2022 was the most financially sound year for PNSC as its shipping, rental and other operating business, all boasted a massive jump. Within the shipping segment, oil tanker segment boasted a major 52 percent year-on-year growth in revenue while the foreign chartered segment grew by over 8 times to clock in at Rs7019 million. Other operating income also grew by over 6 times in 2022 on the back of demurrage income. The GP margin clocked in at 29 percent after witnessing a dip in the year. The company booked a massive impairment loss during the year especially on trade debts. Other expenses also grew by 95 percent year-on-year particularly on account of provision booked on slow moving stores and spares. However, other income performed well on account of high discount rate which boosted income from saving accounts and term deposits. Moreover, depreciation of Pak Rupee also resulted in sizeable exchange gain for the company. Hence OP margin grew to 25 percent in 2022. Finance cost also dropped despite high discount rate as the company is continuously curtailing its debt-to-equity ratio which now stands at 11 percent. The NP margin clocked in at 20 percent in 2022. This would’ve been much higher had the company not booked a massive impairment loss on its financial assets.
Recent Performance (1HFY23)
Following the growth trajectory of 2022, the company performed exceptionally well in the 1HFY23. The topline grew by 187 percent year-on-year during the period with an improvement in both shipping and rental business. The gross profit multiplied by over 4 times translating into a GP margin of 46 percent in 1HFY23 as against 24 percent during the same period last year. Growth in impairment loss on financial assets, administrative expenses and other expenses was absorbed by a handsome increase in other income resulting in a 6 times higher operating profit in 1HFY23 than 1HFY22. While the financial statements don’t show the breakup of other income, we can safely assume that the tall figure is the result of high income on deposits owing to high discount rate and massive exchange gain due to devaluation of Pak Rupee.

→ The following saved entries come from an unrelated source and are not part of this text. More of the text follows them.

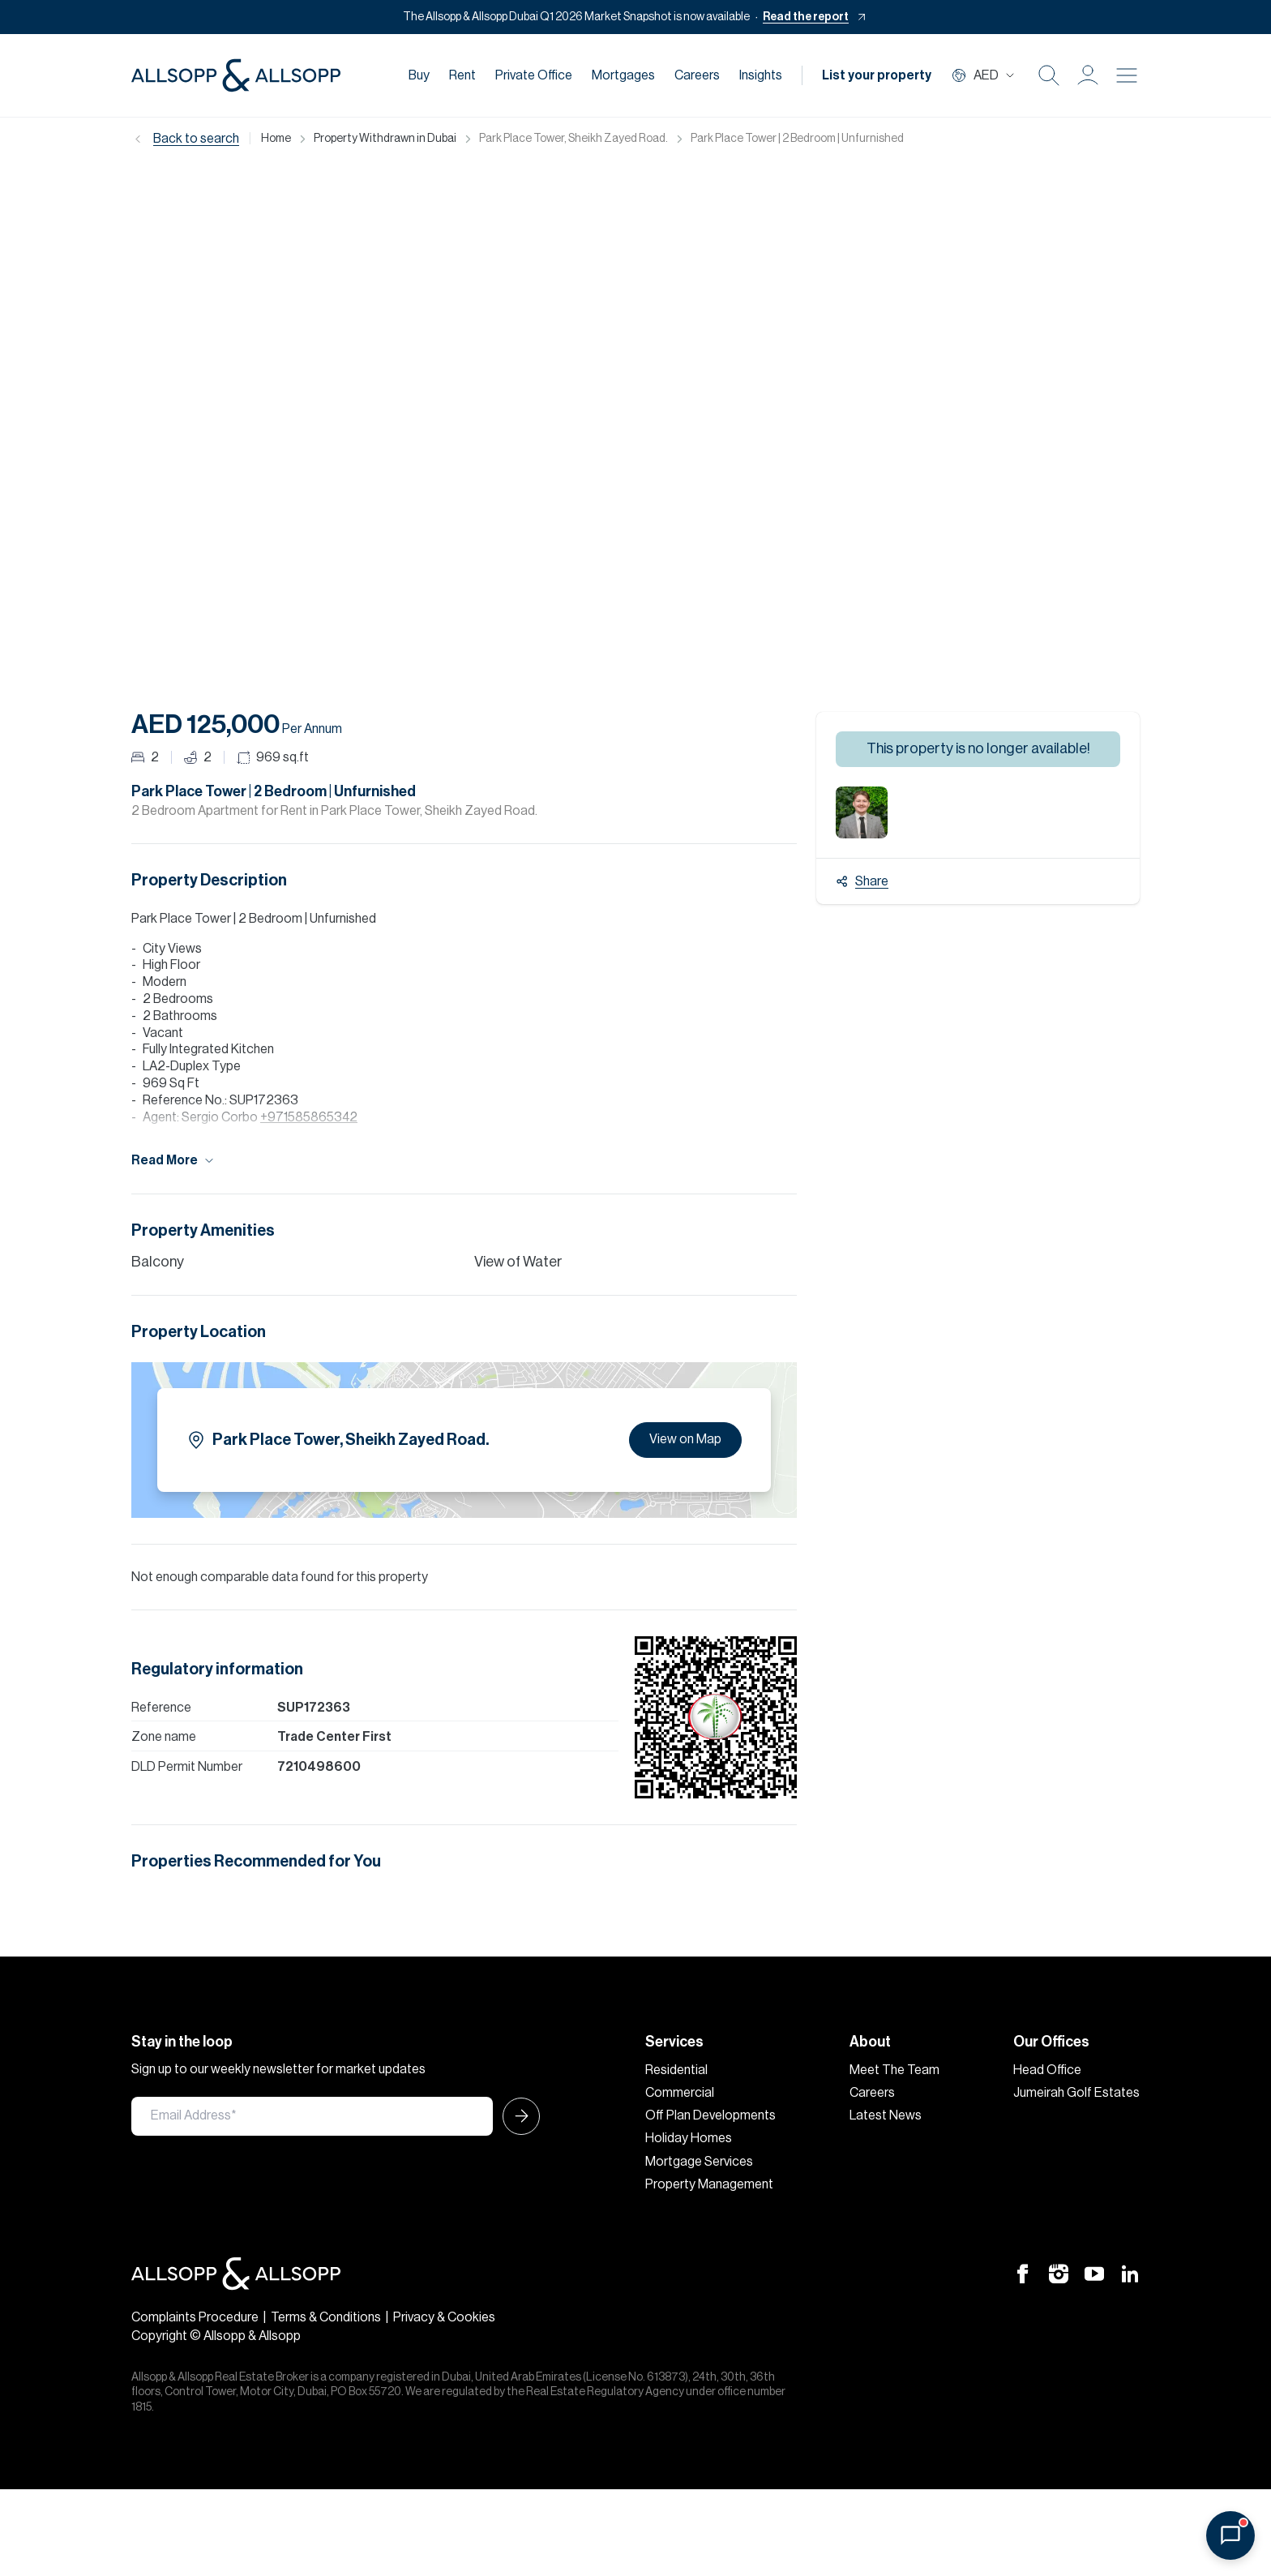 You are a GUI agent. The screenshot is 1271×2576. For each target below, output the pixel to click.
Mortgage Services (699, 2161)
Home (276, 138)
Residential (676, 2070)
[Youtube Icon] (1094, 2272)
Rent (462, 75)
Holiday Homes (688, 2138)
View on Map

Finance cost grew by over 160 percent owing to high discount rate and an increase of Rs4344 million for the induction of two oil tankers. The bottomline grew by 742 percent year-on-year in 1HFY23 culminating into a NP margin of 41 percent in 1HFY23 as against 14 percent during the same period last year.
Future Outlook
The addition of two tankers in 1HFY23 would increase the capacity of PNSC’s tanker business and result in greater revenue in the coming times. High impairment loss and financial expense can put brakes on the bottomline growth; however, other income will remain buoyant enough on the back of exchange gain and high return on deposits. This will keep the margins healthy.